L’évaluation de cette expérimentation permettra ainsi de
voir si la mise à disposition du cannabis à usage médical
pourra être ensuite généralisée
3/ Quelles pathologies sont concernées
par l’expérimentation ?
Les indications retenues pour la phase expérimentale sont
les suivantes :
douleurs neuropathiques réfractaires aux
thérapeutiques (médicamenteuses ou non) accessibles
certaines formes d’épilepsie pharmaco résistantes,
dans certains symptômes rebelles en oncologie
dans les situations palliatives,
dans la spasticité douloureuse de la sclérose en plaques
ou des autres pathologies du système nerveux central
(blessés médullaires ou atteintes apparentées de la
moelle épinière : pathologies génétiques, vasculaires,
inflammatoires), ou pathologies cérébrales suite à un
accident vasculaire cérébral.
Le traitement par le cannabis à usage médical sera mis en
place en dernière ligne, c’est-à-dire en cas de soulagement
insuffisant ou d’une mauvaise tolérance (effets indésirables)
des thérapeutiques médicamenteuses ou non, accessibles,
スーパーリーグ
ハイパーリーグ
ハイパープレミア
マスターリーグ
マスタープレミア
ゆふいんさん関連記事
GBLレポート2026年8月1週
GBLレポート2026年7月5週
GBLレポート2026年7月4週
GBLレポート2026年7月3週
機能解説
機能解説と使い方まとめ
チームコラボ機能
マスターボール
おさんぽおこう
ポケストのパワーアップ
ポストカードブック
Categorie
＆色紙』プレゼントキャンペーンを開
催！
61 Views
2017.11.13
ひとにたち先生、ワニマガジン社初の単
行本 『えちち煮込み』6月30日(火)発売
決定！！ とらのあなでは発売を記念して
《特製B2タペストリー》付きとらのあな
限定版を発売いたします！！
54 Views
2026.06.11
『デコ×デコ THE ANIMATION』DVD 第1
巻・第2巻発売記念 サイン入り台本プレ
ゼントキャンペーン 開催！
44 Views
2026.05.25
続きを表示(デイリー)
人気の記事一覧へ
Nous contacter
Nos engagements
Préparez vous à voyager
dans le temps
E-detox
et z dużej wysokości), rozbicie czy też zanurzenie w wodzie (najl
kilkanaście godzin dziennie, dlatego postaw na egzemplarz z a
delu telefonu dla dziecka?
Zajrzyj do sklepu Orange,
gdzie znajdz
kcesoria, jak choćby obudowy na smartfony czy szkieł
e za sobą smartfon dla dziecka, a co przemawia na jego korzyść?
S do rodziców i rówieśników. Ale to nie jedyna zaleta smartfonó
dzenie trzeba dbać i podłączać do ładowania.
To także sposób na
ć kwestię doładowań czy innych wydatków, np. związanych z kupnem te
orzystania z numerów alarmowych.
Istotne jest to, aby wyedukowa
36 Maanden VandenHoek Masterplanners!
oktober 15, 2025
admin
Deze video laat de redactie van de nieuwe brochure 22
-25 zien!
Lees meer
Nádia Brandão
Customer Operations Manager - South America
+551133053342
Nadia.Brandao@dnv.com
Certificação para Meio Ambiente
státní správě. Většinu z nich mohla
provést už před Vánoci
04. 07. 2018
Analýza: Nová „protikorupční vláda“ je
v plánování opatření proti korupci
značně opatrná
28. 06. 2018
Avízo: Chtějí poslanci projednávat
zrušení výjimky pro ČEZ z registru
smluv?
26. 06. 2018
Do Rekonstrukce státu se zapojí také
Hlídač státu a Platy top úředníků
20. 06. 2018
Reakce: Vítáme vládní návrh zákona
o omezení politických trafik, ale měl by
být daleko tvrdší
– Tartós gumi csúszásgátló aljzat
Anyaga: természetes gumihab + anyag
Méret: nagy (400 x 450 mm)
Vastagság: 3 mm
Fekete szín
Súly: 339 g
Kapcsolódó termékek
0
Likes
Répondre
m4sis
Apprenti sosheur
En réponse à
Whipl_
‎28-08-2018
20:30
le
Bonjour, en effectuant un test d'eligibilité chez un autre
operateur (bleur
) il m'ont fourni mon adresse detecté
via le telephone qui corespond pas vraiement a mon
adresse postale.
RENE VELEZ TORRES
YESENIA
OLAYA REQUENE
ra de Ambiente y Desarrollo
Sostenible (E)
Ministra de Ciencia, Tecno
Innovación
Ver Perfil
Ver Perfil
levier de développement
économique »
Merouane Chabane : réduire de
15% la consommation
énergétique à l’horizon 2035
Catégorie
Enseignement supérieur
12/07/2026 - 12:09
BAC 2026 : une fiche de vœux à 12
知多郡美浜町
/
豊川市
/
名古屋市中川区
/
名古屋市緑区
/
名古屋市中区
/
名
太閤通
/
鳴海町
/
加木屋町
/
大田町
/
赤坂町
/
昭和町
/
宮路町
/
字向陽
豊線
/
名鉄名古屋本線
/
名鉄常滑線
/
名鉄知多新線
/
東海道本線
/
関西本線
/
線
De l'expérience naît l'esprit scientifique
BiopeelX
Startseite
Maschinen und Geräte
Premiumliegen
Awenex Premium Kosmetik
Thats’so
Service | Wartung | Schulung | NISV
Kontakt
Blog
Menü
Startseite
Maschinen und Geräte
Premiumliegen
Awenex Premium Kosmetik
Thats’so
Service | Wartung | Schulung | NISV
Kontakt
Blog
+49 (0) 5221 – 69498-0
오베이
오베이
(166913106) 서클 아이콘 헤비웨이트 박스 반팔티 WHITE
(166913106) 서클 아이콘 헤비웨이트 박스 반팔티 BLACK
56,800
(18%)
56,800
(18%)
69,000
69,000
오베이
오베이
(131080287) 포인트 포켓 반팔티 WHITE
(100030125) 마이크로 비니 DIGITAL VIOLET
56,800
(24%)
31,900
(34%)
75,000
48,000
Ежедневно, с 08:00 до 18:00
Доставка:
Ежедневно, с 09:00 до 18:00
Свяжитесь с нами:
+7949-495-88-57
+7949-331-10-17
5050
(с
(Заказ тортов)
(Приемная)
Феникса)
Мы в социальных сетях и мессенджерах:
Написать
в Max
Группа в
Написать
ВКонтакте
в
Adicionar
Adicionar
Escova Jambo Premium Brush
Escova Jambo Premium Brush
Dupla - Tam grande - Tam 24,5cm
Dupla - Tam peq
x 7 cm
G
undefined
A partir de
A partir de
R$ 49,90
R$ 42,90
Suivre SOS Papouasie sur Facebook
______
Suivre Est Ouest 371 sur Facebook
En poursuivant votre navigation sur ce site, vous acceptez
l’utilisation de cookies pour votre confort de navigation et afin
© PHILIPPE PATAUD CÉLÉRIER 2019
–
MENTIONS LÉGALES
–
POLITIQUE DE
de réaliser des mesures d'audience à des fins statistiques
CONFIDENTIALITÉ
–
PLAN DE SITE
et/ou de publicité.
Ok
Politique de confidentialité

* **WORK INSTRUCTIONS**: Out of the data above, set down the lines from the one with "3/ Quelles pathologies sont concernées" to the one with "certaines formes d’épilepsie", both included, exactly as written and with no additions.

* **WRITTEN SOLUTION**:
3/ Quelles pathologies sont concernées
par l’expérimentation ?
Les indications retenues pour la phase expérimentale sont
les suivantes :
douleurs neuropathiques réfractaires aux
thérapeutiques (médicamenteuses ou non) accessibles
certaines formes d’épilepsie pharmaco résistantes,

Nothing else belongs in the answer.